For me, this trip wasn’t just sightseeing; it was stepping into the worlds that had shaped my imagination. The homes of Sherlock Holmes and Charles Dickens were far more alluring to me than the London Eye or the London Dungeon. Strolling through the Jane Austen Centre or exploring Mary Shelley’s Frankenstein Museum in Bath felt infinitely more meaningful than visiting the Roman Baths — though, of course, those too are steeped in fascinating history. Yet, anything connected to English literature and the stories that had captivated me for years always held a special, almost magical place in my heart.

In front of Shakespeare’s birthplace

So it was with this frame of mind , with this suppressed excitement that we reached Stratford -Upon- Avon. Setting foot in the small town was like entering a magical world -unbelievable to me that I was about to see the house and neighborhood in which William Shakespeare was born!

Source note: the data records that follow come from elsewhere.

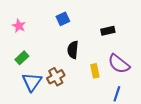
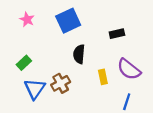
blue square: (63, 19) -> (68, 21), size x1.6
pink star: (19, 26) -> (27, 19), moved

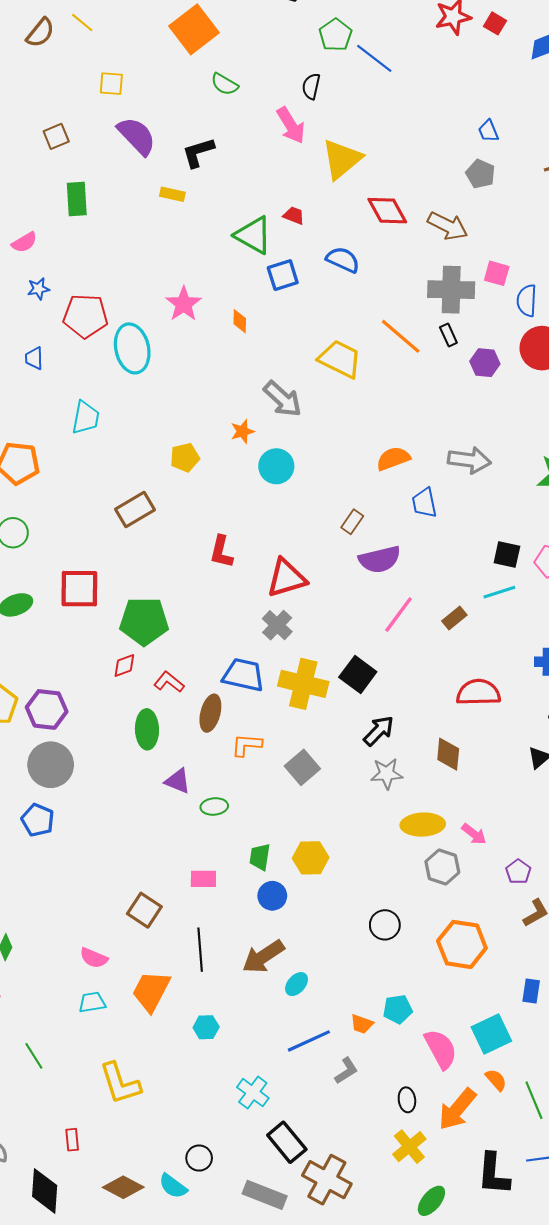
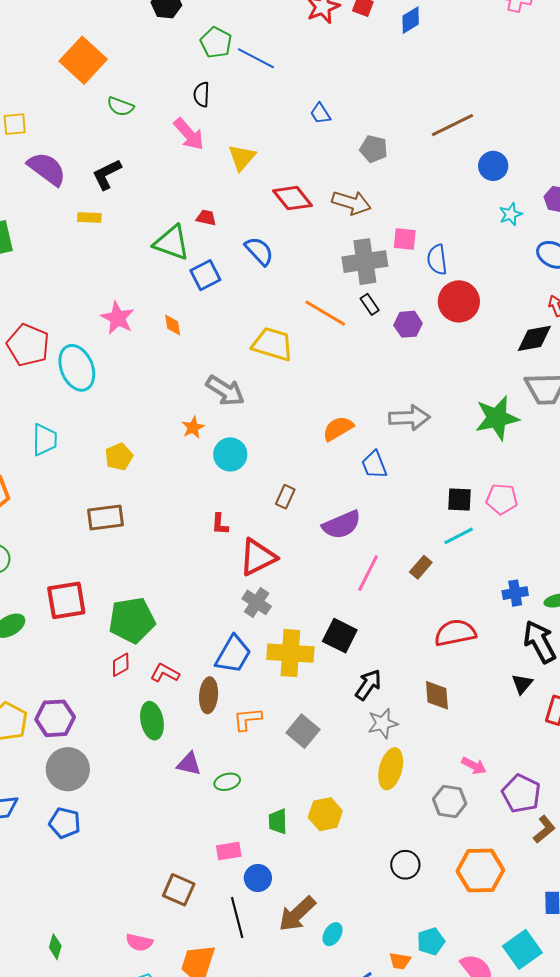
blue trapezoid: (488, 131) -> (320, 114), moved
yellow triangle: (342, 159) -> (242, 157), size x0.7
blue semicircle: (343, 260) -> (259, 251), turned 32
red pentagon: (85, 316) -> (28, 345), turned 30
yellow pentagon: (185, 458) -> (119, 457), moved
brown rectangle: (135, 510) -> (105, 518), turned 33
brown rectangle: (352, 522) -> (285, 497), moved
red L-shape: (221, 552) -> (220, 524), moved, size x0.7
blue trapezoid: (243, 675) -> (233, 654), turned 117
yellow ellipse: (423, 825) -> (391, 769), moved, turned -63
purple pentagon: (518, 872) -> (521, 794), size x1.6
blue circle: (272, 896) -> (258, 878), moved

The different types of wattle and daub – designs on the half-timbered houses

Stratford-upon-Avon, often just called Stratford , situated on the River Avon, is a charming market town in Warwickshire, in England’s West Midlands . Way before Shakespeare‘s time it was a tiny village originally inhabited first by the Britons and then by the Anglo-Saxons. In 1196 Stratford was granted a charter by King Richard I to expand into a market town from which it flourished into the town it is today. Of course, Stratford is known far beyond its markets, being the birthplace of the great William Shakespeare, lovingly known as the Bard ! Visiting the place, you get a glimpse not only of Shakespeare‘s life in particular but also of the Tudor period ( 1485-1603 AD)in history, blended with the charm of a quintessential English village.

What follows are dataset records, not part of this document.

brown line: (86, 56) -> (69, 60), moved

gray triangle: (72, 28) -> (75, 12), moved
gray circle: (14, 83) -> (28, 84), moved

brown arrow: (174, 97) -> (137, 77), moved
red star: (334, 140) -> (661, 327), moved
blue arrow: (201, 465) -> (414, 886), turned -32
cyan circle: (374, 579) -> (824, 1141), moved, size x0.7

View from Shakespeare’s house into the walled garden

There are many buildings and sites associated with Shakespeare at Stratford. Being a small place you can easily cover all these places in a day. Here’s a list of all the nearby historic attractions:

Shakespeare’s Birthplace

Shakespeare’s Schoolroom & Guildhall

Shakespeare’s New Place

Tudor World

Hall’s Croft

Nash’s House

Holy Trinity Church

Anne Hathaway’s Cottage

Mary Arden’s House

Though I couldn’t visit all of the places I will give an idea of each place as briefly as possible.

Sitting in the garden

Our first stop was Shakespeare’s birth home on Henley Street just in the heart of Stratford-upon-Avon. I got goosebumps just looking up at the 16th century modest brown and tan half timbered house where the Shakespeares had once lived and laughed! My overdriven imagination started to work , visualizing how the Bard’s life must have been when he was young in that fascinating house in front of me ! While entering through the passage that leads to the house you see some of the real objects from the Shakespeare Birthplace Trust’s collection up close which make the whole experience feel real and intimate.

The guest bed : a sign of affluence

John Shakespeare, William’s father, worked as a glovemaker and lived in the little house that’s now known as Shakespeare’s Birthplace. Around 1557, he married Mary Arden, and a few years later, in 1564, their son William was born. He was the third of eight children and the first boy in the family. Sadly, his two elder sisters passed away as babies, so William was the first child to survive beyond infancy.

In 1568, John Shakespeare became the high bailiff of Stratford—a very respected position in the town at the time. Because of his father’s good standing, young William was fortunate enough to go to the local grammar school, where he learned Latin, literature, and the classics.

Gloves displayed on the windowsill facing Henley Street

The house is built in typical Tudor style : timber-frame, wattle and daub infill. This means the main structure of the house was made from large wooden beams – usually oak. The beams formed the skeleton of the house – clearly seen from the outside as dark wooden lines crisscrossing the walls. These frames were incredibly strong and flexible, helping the houses survive for centuries.

The Parlour

The spaces between those wooden beams were filled with wattle and daub. Wattle is a woven lattice of thin wooden sticks or reeds, kind of like a basket pattern. Daub is a mixture of clay, soil, straw, animal dung and water that was smeared over the wattle to seal it and create a wall surface. Once it dried, it became quite solid .Then it was whitewashed with lime to give that familiar black-and-white Tudor look. In short the walls between the beams were made of woven sticks covered in a clay mixture, then painted white – a hallmark of 16th-century English architecture.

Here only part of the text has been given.